Re: Assertion failure in WaitForWALToBecomeAvailable state machine

From: Michael Paquier <michael(at)paquier(dot)xyz>
To: Bharath Rupireddy <bharath(dot)rupireddyforpostgres(at)gmail(dot)com>
Cc: Kyotaro Horiguchi <horikyota(dot)ntt(at)gmail(dot)com>, Dilip Kumar <dilipbalaut(at)gmail(dot)com>, PostgreSQL Hackers <pgsql-hackers(at)lists(dot)postgresql(dot)org>, Noah Misch <noah(at)leadboat(dot)com>
Subject: Re: Assertion failure in WaitForWALToBecomeAvailable state machine
Date: 2022-09-12 07:00:29
Message-ID: Yx7ZDSvjmmPuF5Sd@paquier.xyz
Views: Raw Message | Whole Thread | Download mbox | Resend email
Thread:
Lists: pgsql-hackers

On Sat, Sep 10, 2022 at 07:52:01AM +0530, Bharath Rupireddy wrote:
> Today, I spent some more time on this issue, I modified the v1 patch
> posted upthread a bit - now resetting the InstallXLogFileSegmentActive
> only when the WAL source switched to archive, not every time in
> archive mode.
>
> I'm attaching v2 patch here with, please review it further.
>
> Just for the records - there's another report of the assertion failure
> at [1], many thanks to Kyotaro-san for providing consistent
> reproducible steps.
>
> [1] - https://www.postgresql.org/message-id/flat/20220909.172949.2223165886970819060.horikyota.ntt%40gmail.com

Well, the fact that cc2c7d6 is involved here makes this thread an open
item for PG15 as far as I can see, assigned to Noah (added now in
CC).

While reading your last patch, I have found rather confusing that we
only reset InstallXLogFileSegmentActive when the current source is the
archives and it does not match the old source.

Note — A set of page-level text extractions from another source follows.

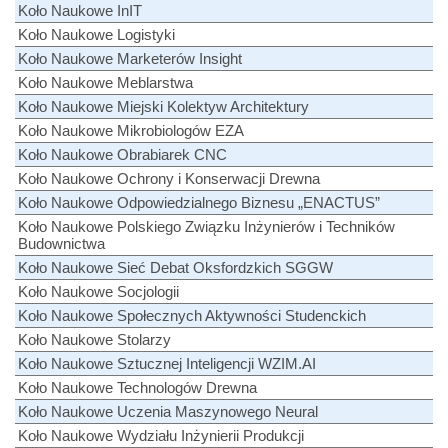
Koło Naukowe InIT
Koło Naukowe Logistyki
Koło Naukowe Marketerów Insight
Koło Naukowe Meblarstwa
Koło Naukowe Miejski Kolektyw Architektury
Koło Naukowe Mikrobiologów EZA
Koło Naukowe Obrabiarek CNC
Koło Naukowe Ochrony i Konserwacji Drewna
Koło Naukowe Odpowiedzialnego Biznesu „ENACTUS”
Koło Naukowe Polskiego Związku Inżynierów i Techników
Budownictwa
Koło Naukowe Sieć Debat Oksfordzkich SGGW
Koło Naukowe Socjologii
Koło Naukowe Społecznych Aktywności Studenckich
Koło Naukowe Stolarzy
Koło Naukowe Sztucznej Inteligencji WZIM.AI
Koło Naukowe Technologów Drewna
Koło Naukowe Uczenia Maszynowego Neural
Koło Naukowe Wydziału Inżynierii Produkcji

This code is already
complicated, and I don't think that having more assumptions in its
internals is a good thing when it comes to its long-term maintenance.
In short, HEAD is rather conservative when it comes to set
InstallXLogFileSegmentActive, switching it only when we request
streaming with RequestXLogStreaming(), but too aggressive when it
comes to reset it and we want something in the middle ground. FWIW, I
find better the approach taken by Horiguchi-san in [1] to reset the
state before we attempt to read WAL from the archives *or* pg_wal,
after we know that the last source has failed, where we know that we
are not streaming yet (but recovery may be requested soon).

Side note: I don't see much the point of having two routines named
SetInstallXLogFileSegmentActive and ResetInstallXLogFileSegmentActive
that do the opposite thing. We could just have one.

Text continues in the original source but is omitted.